Technical Model

The technical model is a multilayered model that uses a variety of technical analysis tools and disciplines.  I've found out over the years that no technical analysis approach is infallible, thus the multilayered approach.  Many years ago, a mentor told me that trading stocks is like prosecuting a case;  You're unlikely to win with just one piece of circumstantial evidence.  Hence, my technical approach relies on extracting meaningful evidence from multiple sources or repositories for the purpose of bolstering my analysis (my 'case').  The more evidence the better.  Every technical analysis tool and discipline listed below is a repository containing valuable clues.  Extracting this evidence is the art and science. 

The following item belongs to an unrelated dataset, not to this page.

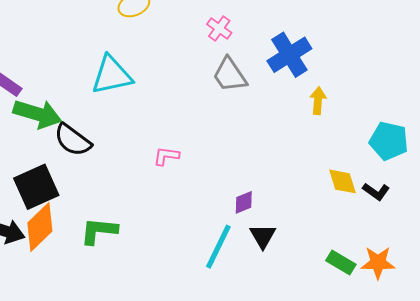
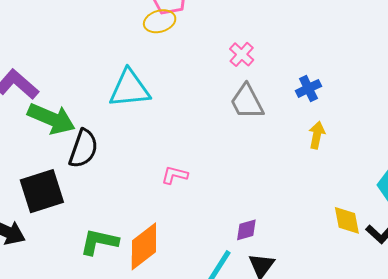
blue cross: (289, 55) -> (308, 88), size x0.6
yellow arrow: (318, 101) -> (317, 135), moved
black semicircle: (73, 140) -> (83, 149), turned -114
orange diamond: (40, 227) -> (144, 246), moved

Many chart technicians suffer from what's known as the law of the instrument, otherwise known as the law of the hammer, Maslow 's hammer (or gavel), or the golden hammer.  It's a cognitive bias that involves an over-reliance on a single tool.  "If you have a hammer, everything looks like a nail."  Hence, it's practically impossible to analyze a stock or index objectively with just one tool no matter how simple or complex this tool happens to be.  Elliott Wave Theory practitioners fail just as often as trend line technicians, or chart and candlestick pattern proponents, etc.

The technical model is never used in a vacuum, or to make BUY and SELL decisions.  It's part of a holistic decision-making framework dubbed the TriModel Framework.  Learn more about it by visiting the TriModel Framework page.

 Auction market theory.

 Pattern identification (classic chart and candlestick patterns, Elliott Wave, Fibonacci harmonic patterns).

 Trend, cycle, momentum, and volume analysis.

 Exhaustion analysis (Tom DeMark Sequential and Combo indicators).

 Volatility analysis.

 Intermarket analysis.

 Stocks vs. bonds analysis.

 Breadth analysis.

 Options market analysis (put/call ratio, order flow).